DATA IN THIS EXERCISE:
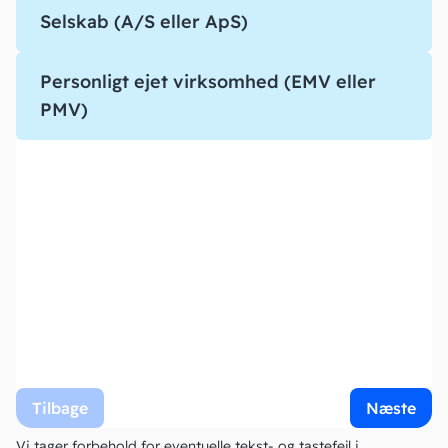
Selskab (A/S eller ApS)
Personligt ejet virksomhed (EMV eller
PMV)
Tilbage
Næste
Vi tager forbehold for eventuelle tekst- og tastefejl i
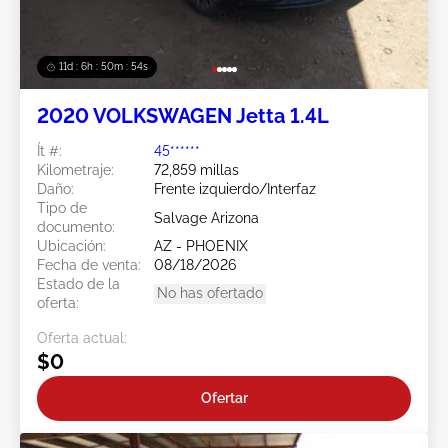
11d : 6h : 50m : 51s
2020 VOLKSWAGEN Jetta 1.4L
Ít #:
45******
Kilometraje:
72,859 millas
Daño:
Frente izquierdo/Interfaz
Tipo de
Salvage Arizona
documento:
Ubicación:
AZ - PHOENIX
Fecha de venta:
08/18/2026
Estado de la
No has ofertado
oferta:
Oferta actual:
$0
Ofertar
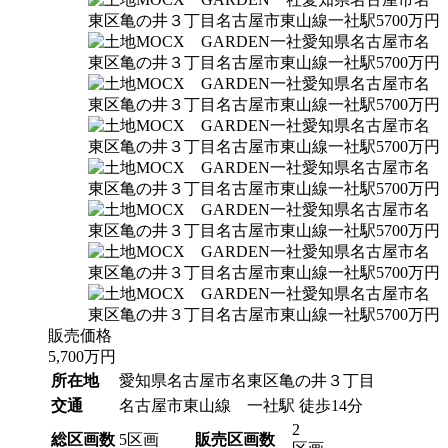
販売価格
5,700
万円
所在地
愛知県名古屋市名東区亀の井３丁目
交通
名古屋市東山線 一社駅 徒歩14分
2
総区画数
5区画
販売区画数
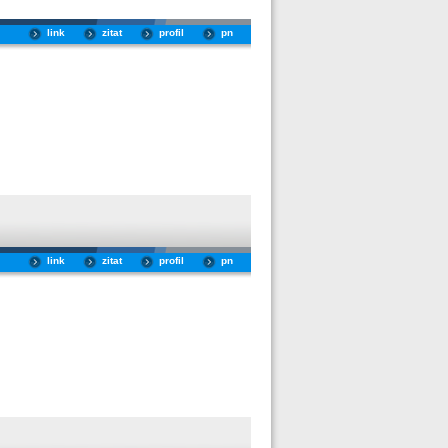
link
zitat
profil
pn
link
zitat
profil
pn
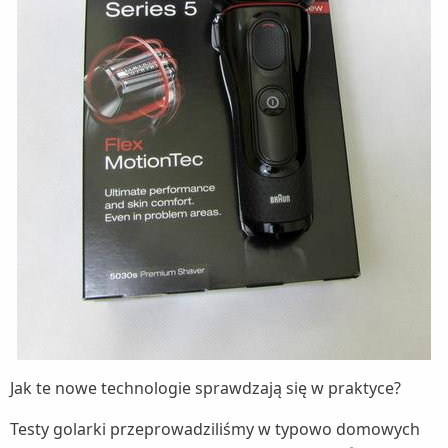
Jak te nowe technologie sprawdzają się w praktyce?
Testy golarki przeprowadziliśmy w typowo domowych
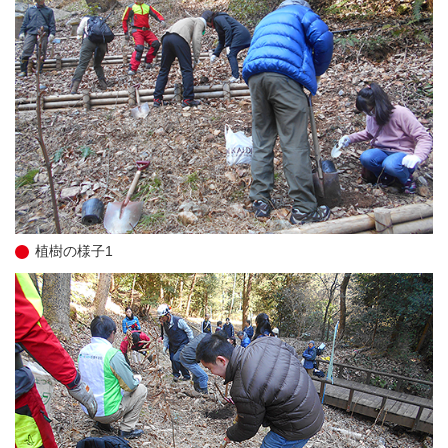
植樹の様子1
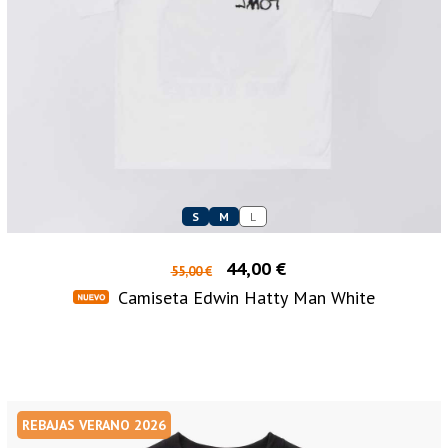
S
M
L
44,00 €
55,00 €
Camiseta Edwin Hatty Man White
REBAJAS VERANO 2026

WHAT YOU ARE ASKED TO DO: Your answer should be a single number: the count of lines in the listing that hold the word "eller".

THE ANSWER: 2